SDB :Pure golang development, distributed, rich data structure, persistent, easy-to-use NoSQL database
Why do you need SDB?
Consider the following business scenario:
- Counting Service: Count the likes, plays and other data of the content
- Commenting Service: After posting a comment, view a list of comments for a piece of content
- Recommendation Service: each user has a recommendation list with content and weight
The above business scenarios can all be implemented through MySQL + Redis.
MySQL acts as a persistent capability in this scenario, and Redis provides read and write
capabilities for online services.
The above storage requirements are: persistence + high performance + rich data structure. Can only
one storage be used to satisfy the above scenario?
The answer is: very little. Some databases either support insufficient data structure, or data
structure is not rich enough, or the access cost is too high......
In order to solve the above problems, SDB was created.
A brief introduction to SDB
- Pure golang development, the core code does not exceed 1k, the code is easy to read
- Rich data structure
- Persistence - using pebble 、leveldb 、badger storage engine
- Monitor
- Support prometheus + grafana monitoring solution
- cli
- Easy to use cli
- distributed
- Implemented master-slave architecture based on raft
Architecture
- Implemented a master-slave architecture based on the raft protocol.
- When a write request is initiated, any node can be connected. If the node is the master node, the request will be processed directly, otherwise the request will be forwarded to the master node.
- When initiating a read request, you can connect to any node, and the node will process the request directly.
Quick to use
Compile protobuf
Due to the use of protobuf, the project does not upload the go files generated by protobuf to
github.
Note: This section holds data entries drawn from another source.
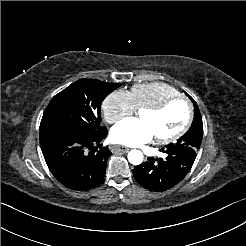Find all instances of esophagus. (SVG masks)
I'll list each match as a JSON object with an SVG mask.
<instances>
[{
	"instance_id": "esophagus-1",
	"label": "esophagus",
	"mask_w": 246,
	"mask_h": 246,
	"mask_svg": "<svg viewBox=\"0 0 246 246\" xmlns=\"http://www.w3.org/2000/svg\"><path fill=\"white\" fill-rule=\"evenodd\" d=\"M111 149L113 152H123V153H126L130 150L128 147L118 146V145L111 146Z\"/></svg>"
}]
</instances>
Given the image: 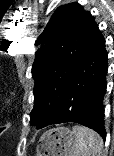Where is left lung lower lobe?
Here are the masks:
<instances>
[{
	"label": "left lung lower lobe",
	"mask_w": 114,
	"mask_h": 156,
	"mask_svg": "<svg viewBox=\"0 0 114 156\" xmlns=\"http://www.w3.org/2000/svg\"><path fill=\"white\" fill-rule=\"evenodd\" d=\"M106 71L105 40L96 25L67 83L59 110L45 126L76 122L95 130L105 140L102 100Z\"/></svg>",
	"instance_id": "left-lung-lower-lobe-1"
}]
</instances>
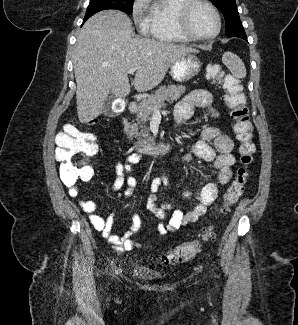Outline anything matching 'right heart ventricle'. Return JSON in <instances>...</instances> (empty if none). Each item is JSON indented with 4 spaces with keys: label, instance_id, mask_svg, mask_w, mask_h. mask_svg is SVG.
Wrapping results in <instances>:
<instances>
[{
    "label": "right heart ventricle",
    "instance_id": "e07e8e85",
    "mask_svg": "<svg viewBox=\"0 0 298 325\" xmlns=\"http://www.w3.org/2000/svg\"><path fill=\"white\" fill-rule=\"evenodd\" d=\"M182 0H159L150 5V24L158 30L159 41H178L179 45L191 41L184 38L174 30L175 6Z\"/></svg>",
    "mask_w": 298,
    "mask_h": 325
}]
</instances>
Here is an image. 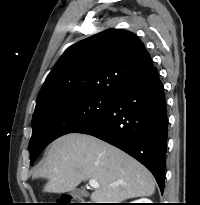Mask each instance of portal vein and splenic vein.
<instances>
[{"label":"portal vein and splenic vein","mask_w":200,"mask_h":205,"mask_svg":"<svg viewBox=\"0 0 200 205\" xmlns=\"http://www.w3.org/2000/svg\"><path fill=\"white\" fill-rule=\"evenodd\" d=\"M89 185L92 188H99L100 187L99 183L96 180H94V179L89 180Z\"/></svg>","instance_id":"obj_1"}]
</instances>
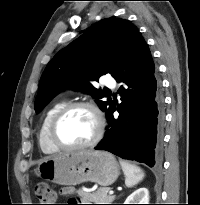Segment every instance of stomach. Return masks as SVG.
<instances>
[{
  "label": "stomach",
  "mask_w": 200,
  "mask_h": 205,
  "mask_svg": "<svg viewBox=\"0 0 200 205\" xmlns=\"http://www.w3.org/2000/svg\"><path fill=\"white\" fill-rule=\"evenodd\" d=\"M37 170L47 181L65 186H74L86 181L109 186L120 173L115 157L105 151L59 154L42 160Z\"/></svg>",
  "instance_id": "1"
}]
</instances>
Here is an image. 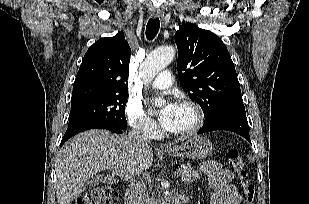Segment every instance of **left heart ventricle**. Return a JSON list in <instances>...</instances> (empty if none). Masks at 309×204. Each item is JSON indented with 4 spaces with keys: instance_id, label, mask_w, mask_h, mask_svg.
I'll list each match as a JSON object with an SVG mask.
<instances>
[{
    "instance_id": "1",
    "label": "left heart ventricle",
    "mask_w": 309,
    "mask_h": 204,
    "mask_svg": "<svg viewBox=\"0 0 309 204\" xmlns=\"http://www.w3.org/2000/svg\"><path fill=\"white\" fill-rule=\"evenodd\" d=\"M195 119V113L191 108L178 105L169 130H186L194 124Z\"/></svg>"
}]
</instances>
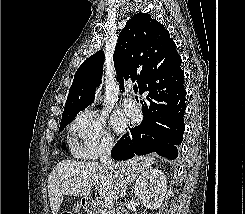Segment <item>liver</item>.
I'll list each match as a JSON object with an SVG mask.
<instances>
[{
    "label": "liver",
    "instance_id": "obj_1",
    "mask_svg": "<svg viewBox=\"0 0 245 214\" xmlns=\"http://www.w3.org/2000/svg\"><path fill=\"white\" fill-rule=\"evenodd\" d=\"M154 158L134 157L117 163L116 169H109L96 162L62 160L56 164L48 177V194L52 214H57L65 195L87 198L92 185L100 196L118 199L120 190L134 182L151 167Z\"/></svg>",
    "mask_w": 245,
    "mask_h": 214
}]
</instances>
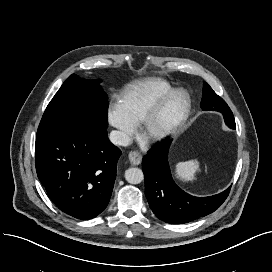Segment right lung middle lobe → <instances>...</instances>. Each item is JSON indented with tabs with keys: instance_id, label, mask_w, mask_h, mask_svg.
<instances>
[{
	"instance_id": "1",
	"label": "right lung middle lobe",
	"mask_w": 272,
	"mask_h": 272,
	"mask_svg": "<svg viewBox=\"0 0 272 272\" xmlns=\"http://www.w3.org/2000/svg\"><path fill=\"white\" fill-rule=\"evenodd\" d=\"M101 80L69 76L48 104L38 132L59 131L75 125L93 130L106 129L108 97Z\"/></svg>"
}]
</instances>
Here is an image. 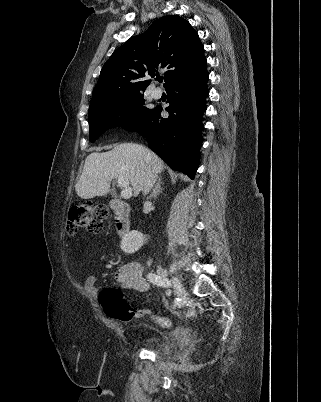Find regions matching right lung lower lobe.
Listing matches in <instances>:
<instances>
[{
	"instance_id": "obj_1",
	"label": "right lung lower lobe",
	"mask_w": 321,
	"mask_h": 402,
	"mask_svg": "<svg viewBox=\"0 0 321 402\" xmlns=\"http://www.w3.org/2000/svg\"><path fill=\"white\" fill-rule=\"evenodd\" d=\"M207 81L206 65L179 76L165 87L170 103L168 118L161 117L162 107L157 106L137 124L125 128L145 137L152 151L191 179L199 166Z\"/></svg>"
}]
</instances>
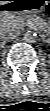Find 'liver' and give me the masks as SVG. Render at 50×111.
<instances>
[{"label": "liver", "mask_w": 50, "mask_h": 111, "mask_svg": "<svg viewBox=\"0 0 50 111\" xmlns=\"http://www.w3.org/2000/svg\"><path fill=\"white\" fill-rule=\"evenodd\" d=\"M5 3H6V2H3V1H2V2H1V5L5 4Z\"/></svg>", "instance_id": "obj_1"}]
</instances>
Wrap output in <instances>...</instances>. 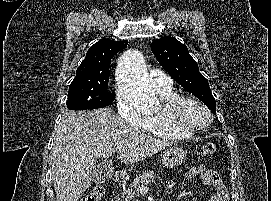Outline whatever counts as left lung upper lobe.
I'll use <instances>...</instances> for the list:
<instances>
[{
	"instance_id": "1",
	"label": "left lung upper lobe",
	"mask_w": 271,
	"mask_h": 201,
	"mask_svg": "<svg viewBox=\"0 0 271 201\" xmlns=\"http://www.w3.org/2000/svg\"><path fill=\"white\" fill-rule=\"evenodd\" d=\"M151 50L160 65L179 85L200 99L213 114H216V103L208 80L201 75L198 64L184 44L174 37L166 36L153 41Z\"/></svg>"
}]
</instances>
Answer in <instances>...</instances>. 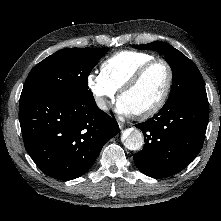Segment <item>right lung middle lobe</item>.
Here are the masks:
<instances>
[{
    "label": "right lung middle lobe",
    "instance_id": "right-lung-middle-lobe-1",
    "mask_svg": "<svg viewBox=\"0 0 221 221\" xmlns=\"http://www.w3.org/2000/svg\"><path fill=\"white\" fill-rule=\"evenodd\" d=\"M108 48H66L45 58L29 73L20 100L93 97L87 79Z\"/></svg>",
    "mask_w": 221,
    "mask_h": 221
}]
</instances>
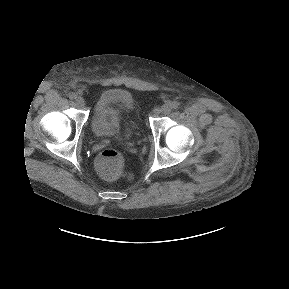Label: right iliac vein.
I'll use <instances>...</instances> for the list:
<instances>
[{
	"label": "right iliac vein",
	"instance_id": "1",
	"mask_svg": "<svg viewBox=\"0 0 289 289\" xmlns=\"http://www.w3.org/2000/svg\"><path fill=\"white\" fill-rule=\"evenodd\" d=\"M75 102L78 106H81V107L85 105V101L81 96H77L75 98Z\"/></svg>",
	"mask_w": 289,
	"mask_h": 289
}]
</instances>
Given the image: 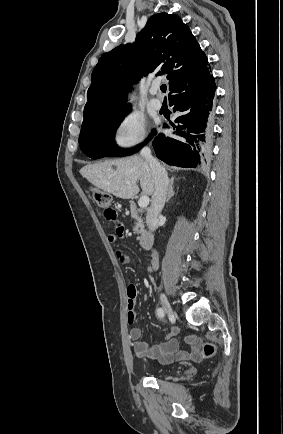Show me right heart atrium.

Need to manually trigger compilation of protobuf files
sh ./scripts/build_protobuf.sh
Start the master server
sh ./scripts/start_sdb.sh
Start the slave server1
sh ./scripts/start_slave1.sh
Start the slave server2
sh ./scripts/start_slave2.sh
Use pebble storage engine by default.
Use cli
Client use
package main
import (
"github.com/yemingfeng/sdb/internal/util"
pb "github.com/yemingfeng/sdb/pkg/protobuf"
"golang.org/x/net/context"
"google.golang.org/grpc"
)
var clientLogger = util.GetLogger("client")
func main() {
conn, err := grpc.Dial(":10000", grpc.WithInsecure())
if err != nil {
clientLogger.Printf("faild to connect: %+v", err)
}
defer func() {
_ = conn.Close()
}()
c := pb.NewSDBClient(conn)
setResponse, err := c.Set(context.Background(),
&pb.SetRequest{Key: []byte("hello"), Value: []byte("world")})
clientLogger.Printf("setResponse: %+v, err: %+v", setResponse, err)
getResponse, err := c.Get(context.Background(),
&pb.GetRequest{Key: []byte("hello")})
clientLogger.Printf("getResponse: %+v, err: %+v", getResponse, err)
}
Performance Testing
Test script: benchmark
Testing Machine: MacBook Pro (13-inch, 2016, Four Thunderbolt 3 Ports)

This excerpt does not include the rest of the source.